Spaceman is loosely based on the story of Major League Baseball pitcher Bill ‘Spaceman” Lee. If you love baseball, and are a fan of Bill, then this is the film for you. The first half of the film shows Bill’s quick spiral down and falling out of the league. Surrounded by a green fog Bill allows his emotions to get the best of him and talks himself out of a career. However, the last half of the film focuses on his love for the game, and his search to find any league door cracked open just enough that he can squeeze back in. Bill’s tenacity and refusal to accept defeat lead him to once again find his purpose.
I wasn’t quite sure what to expect from this film having only watched the trailer, but it definitely wasn’t anything close to what I had imagined. I can’t speak of the man himself since I didn’t follow baseball back in Bill’s golden days. My only introduction to Bill is this film, and in the end it left me wanting to know more. However, it took me half of the film to really get into the story. I’m not a fan of the Fear and Loathing style of the first half. I get why it is part of the story, but it seemed too forced. I lost interest many times and almost quit watching. However, it was Josh Duhamel’s performance that kept me glued to the screen. Josh portrays Bill with such honestly and heart that you can’t stop watching even if you really want to. Once the film crossed over the half way mark (and dropped the drug induced story-telling) I was hooked.
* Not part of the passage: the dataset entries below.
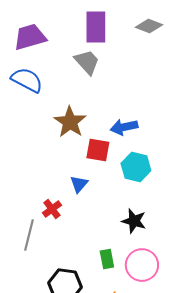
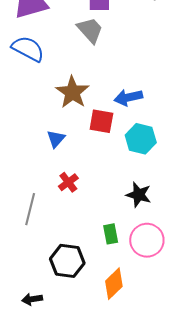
blue triangle: (79, 184) -> (56, 139), moved
red cross: (52, 209) -> (68, 182), moved

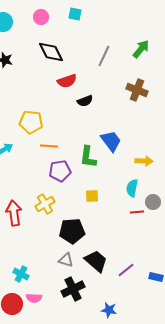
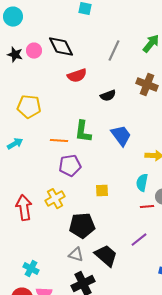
pink circle: (41, 17) -> (34, 51), moved
black semicircle: (85, 101) -> (108, 96), moved
yellow pentagon: (31, 122) -> (29, 107), moved
green L-shape: (88, 157) -> (83, 132), moved
purple line: (126, 270) -> (139, 240), moved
I absolutely love the last half of the film. That is more what I was expecting. Watching the desperation turn Bill’s cockiness into humbleness is worth the price of admission. He has such a profound character arc that is rarely seen in the sports genre. Most typical sports films have a protagonist that fights an uphill battle to victory. But Spaceman flips the script. Instead of watching someone climb up the ranks to get a spot on the field we instead are witness to a man at the top of his game falling to rock bottom. Bill is both the protagonist and his own antagonist.
If you are a fan of Josh Duhamel, and I’m assuming most everyone is since Josh’s career has spanned from soaps (All My Children) to comedy (Win a Date with Tad Hamilton!), action (Transformers) to drama (Lost in the Sun) and of course romance (Safe Haven), you will absolutely fall in love with his portrayal of Bill “Spaceman” Lee. I can’t think of another character Josh has played that shows such vulnerability and subtle emotion lying underneath the rocky surface. Josh is able to bounce back and forth from Bill’s crazy antics and insane outbursts to the love he has for his children and his passion for baseball. It’s like watching a powder keg that has been lit but has a very long fuse. You know it is going to explode, but the tension leading up to the moment is what really gets you. Josh perfectly balances on the line between Bill’s reality and strung out expectations. I can easily say that this is Josh’s best performance to date. We are so used to seeing him play the typical leading man that it was nice to finally see him really get to stretch his acting chops in more of a cracked wide open character role. There aren’t many leading men who can play unusual characters so I think Josh will be enjoying this game well past retirement just like the “Spaceman”.
All in all, Spaceman is a great story with a unique spin. Bill “Spaceman” Lee proves that anyone can defy the odds, the rules and the game.
*Spaceman is currently playing in theaters and is also available on VOD. Check your local listings.